| Try it |
Should an entry contain an image, omit it and repeat the rest exactly.

| Material supplied |

- - - - -

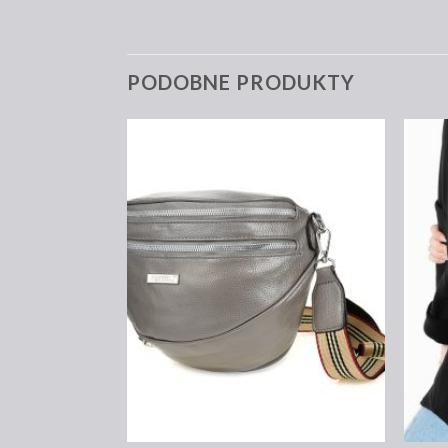
PODOBNE PRODUKTY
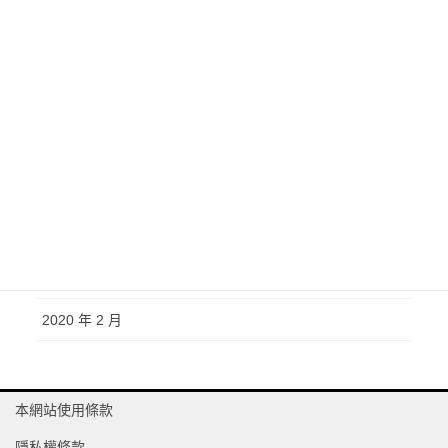
2021 年 10 月
2021 年 7 月
2021 年 3 月
2020 年 10 月
2020 年 6 月
2020 年 4 月
2020 年 3 月
2020 年 2 月
本網站使用條款
隱私權條款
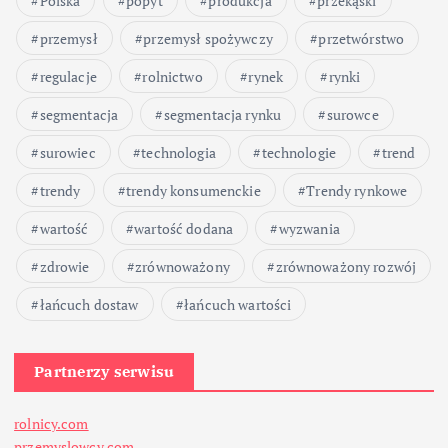
Polska
popyt
produkcja
przekąski
przemysł
przemysł spożywczy
przetwórstwo
regulacje
rolnictwo
rynek
rynki
segmentacja
segmentacja rynku
surowce
surowiec
technologia
technologie
trend
trendy
trendy konsumenckie
Trendy rynkowe
wartość
wartość dodana
wyzwania
zdrowie
zrównoważony
zrównoważony rozwój
łańcuch dostaw
łańcuch wartości
Partnerzy serwisu
rolnicy.com
przemyslowcy.com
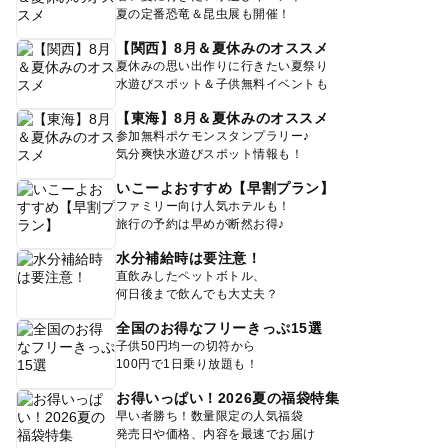
夏の定番恐竜＆昆虫展も開催！
【関西】8月＆夏休みのオススメ
夏休みの思い出作りに行きたい夏祭り
水遊びスポット＆子供無料イベントも
【東海】8月＆夏休みのオススメ
参加無料ポケモンスタンプラリー♪
気分爽快水遊びスポット情報も！
いこーよおすすめ【早割プラン】
ファミリー向け人気ホテルも！
旅行の予約は早めが断然お得♪
水分補給時は要注意！
直飲みしたペットボトル、
何日後まで飲んでも大丈夫？
全国のお得なフリーきっぷ15選
子供50円均一の切符から
100円で1日乗り放題も！
お得いっぱい！2026夏の福袋特集
早い者勝ち！数量限定の人気福袋
発売日や価格、内容を最速でお届け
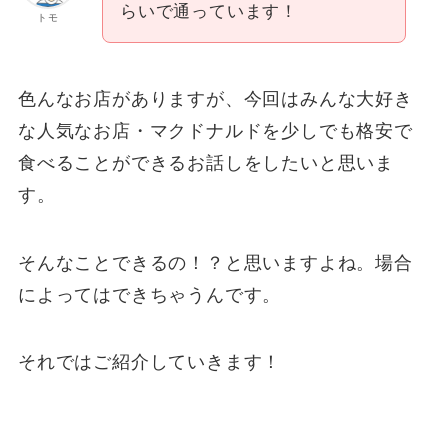
らいで通っています！
トモ
色んなお店がありますが、今回はみんな大好き
な人気なお店・マクドナルドを少しでも格安で
食べることができるお話しをしたいと思いま
す。
そんなことできるの！？と思いますよね。場合
によってはできちゃうんです。
それではご紹介していきます！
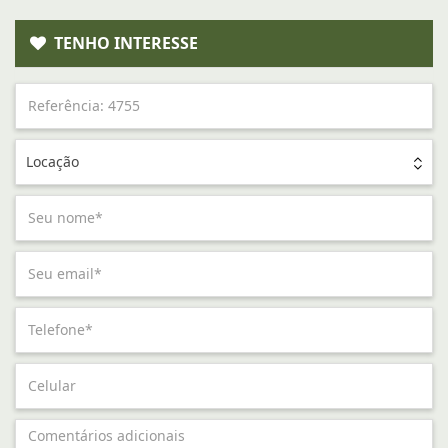
TENHO INTERESSE
Locação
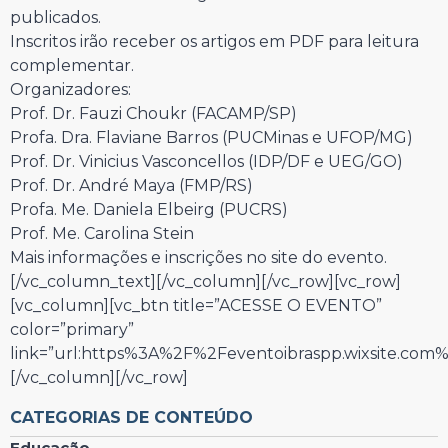
publicados.
Inscritos irão receber os artigos em PDF para leitura
complementar.
Organizadores:
Prof. Dr. Fauzi Choukr (FACAMP/SP)
Profa. Dra. Flaviane Barros (PUCMinas e UFOP/MG)
Prof. Dr. Vinicius Vasconcellos (IDP/DF e UEG/GO)
Prof. Dr. André Maya (FMP/RS)
Profa. Me. Daniela Elbeirg (PUCRS)
Prof. Me. Carolina Stein
Mais informações e inscrições no site do evento.
[/vc_column_text][/vc_column][/vc_row][vc_row]
[vc_column][vc_btn title=”ACESSE O EVENTO”
color=”primary”
link=”url:https%3A%2F%2Feventoibraspp.wixsite.com%
[/vc_column][/vc_row]
CATEGORIAS DE CONTEÚDO
Educação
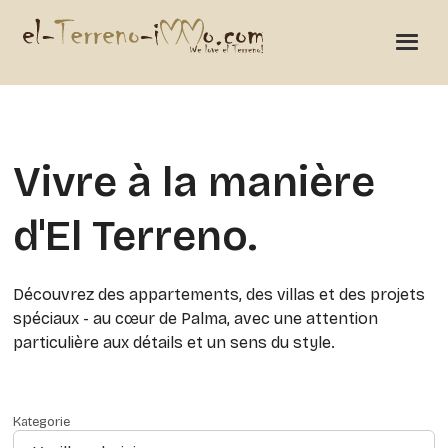
Vivre à la manière
d'El Terreno.
Découvrez des appartements, des villas et des projets
spéciaux - au cœur de Palma, avec une attention
particulière aux détails et un sens du style.
Kategorie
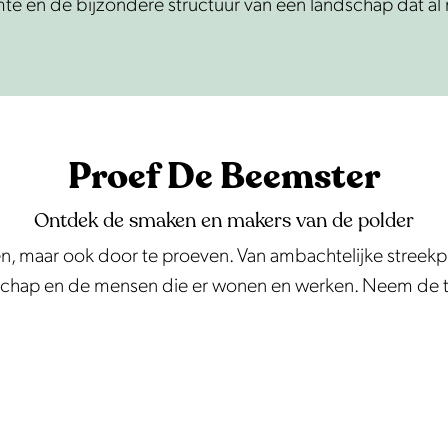
imte en de bijzondere structuur van een landschap dat a
Proef De Beemster
Ontdek de smaken en makers van de polder
en, maar ook door te proeven. Van ambachtelijke streekp
schap en de mensen die er wonen en werken. Neem de tijd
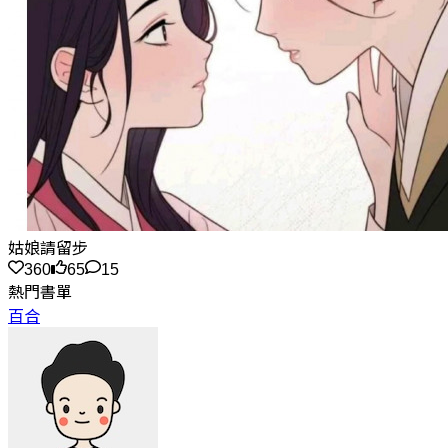
姑娘請留步
360
65
15
熱門書單
百合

- - - - -

| Output of the task |
PODOBNE PRODUKTY
2021 年 10 月
2021 年 7 月
2021 年 3 月
2020 年 10 月
2020 年 6 月
2020 年 4 月
2020 年 3 月
2020 年 2 月
本網站使用條款
隱私權條款
Polska
popyt
produkcja
przekąski
przemysł
przemysł spożywczy
przetwórstwo
regulacje
rolnictwo
rynek
rynki
segmentacja
segmentacja rynku
surowce
surowiec
technologia
technologie
trend
trendy
trendy konsumenckie
Trendy rynkowe
wartość
wartość dodana
wyzwania
zdrowie
zrównoważony
zrównoważony rozwój
łańcuch dostaw
łańcuch wartości
Partnerzy serwisu
rolnicy.com
przemyslowcy.com
夏の定番恐竜＆昆虫展も開催！
【関西】8月＆夏休みのオススメ
夏休みの思い出作りに行きたい夏祭り
水遊びスポット＆子供無料イベントも
【東海】8月＆夏休みのオススメ
参加無料ポケモンスタンプラリー♪
気分爽快水遊びスポット情報も！
いこーよおすすめ【早割プラン】
ファミリー向け人気ホテルも！
旅行の予約は早めが断然お得♪
水分補給時は要注意！
直飲みしたペットボトル、
何日後まで飲んでも大丈夫？
全国のお得なフリーきっぷ15選
子供50円均一の切符から
100円で1日乗り放題も！
お得いっぱい！2026夏の福袋特集
早い者勝ち！数量限定の人気福袋
発売日や価格、内容を最速でお届け
らいで通っています！
トモ
色んなお店がありますが、今回はみんな大好き
な人気なお店・マクドナルドを少しでも格安で
食べることができるお話しをしたいと思いま
す。
そんなことできるの！？と思いますよね。場合
によってはできちゃうんです。
それではご紹介していきます！
TENHO INTERESSE
Locação
publicados.
Inscritos irão receber os artigos em PDF para leitura
complementar.
Organizadores:
Prof. Dr. Fauzi Choukr (FACAMP/SP)
Profa. Dra. Flaviane Barros (PUCMinas e UFOP/MG)
Prof. Dr. Vinicius Vasconcellos (IDP/DF e UEG/GO)
Prof. Dr. André Maya (FMP/RS)
Profa. Me. Daniela Elbeirg (PUCRS)
Prof. Me. Carolina Stein
Mais informações e inscrições no site do evento.
[/vc_column_text][/vc_column][/vc_row][vc_row]
[vc_column][vc_btn title=”ACESSE O EVENTO”
color=”primary”
link=”url:https%3A%2F%2Feventoibraspp.wixsite.com%
[/vc_column][/vc_row]
CATEGORIAS DE CONTEÚDO
Educação
Vivre à la manière
d'El Terreno.
Découvrez des appartements, des villas et des projets
spéciaux - au cœur de Palma, avec une attention
particulière aux détails et un sens du style.
Kategorie
imte en de bijzondere structuur van een landschap dat a
Proef De Beemster
Ontdek de smaken en makers van de polder
en, maar ook door te proeven. Van ambachtelijke streekp
schap en de mensen die er wonen en werken. Neem de tijd
姑娘請留步
360
65
15
熱門書單
百合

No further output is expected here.